Dans ce cas un bruit sourd se fait entendre : méfiez-vous,
c'est peut-être la figure que vous espériez fermer
qui vient d'être rouverte ailleurs !
Quand
on lit ceci, ça paraît très compliqué,
mais en fait le jeu est tellement simple et rapide que ça
devient parfaitement clair dès qu'on y joue.
Les
bonus
Pepper
II offre deux types de bonus.
Le premier est un objet (épingle, ciseaux...) qui rapporte
des points quand la figure qui le contient est entièrement
fermée.
Le second se trouve aux quatre extrémités du labyrinthe
: c'est un trident. Quand Pepper arrive à fermer toute
la figure qui en contient un, il se transforme en démon.

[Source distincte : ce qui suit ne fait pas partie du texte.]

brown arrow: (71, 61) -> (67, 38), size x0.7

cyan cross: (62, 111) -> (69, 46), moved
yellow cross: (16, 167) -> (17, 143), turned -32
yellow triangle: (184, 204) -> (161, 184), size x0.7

Pendant quelques secondes rythmées par une petite musique,
il peut alors anéantir tous les Yeux Errants en les touchant,
et le Zipper Ripper se retrouve immobilisé. On peut alors
en profiter pour fermer quelques figures, le temps que le pouvoir
s'arrête.
Attention, tous les Yeux Errants éliminés ressortent
par les extrémités du labyrinthe, qui servent
justement à passer d'un labyrinthe à un autre.
Le problème est qu'ils arrivent sans prévenir,
et il est fréquent de se faire tuer en espérant
sortir et en heurtant un Œil Errant qui vient de surgir...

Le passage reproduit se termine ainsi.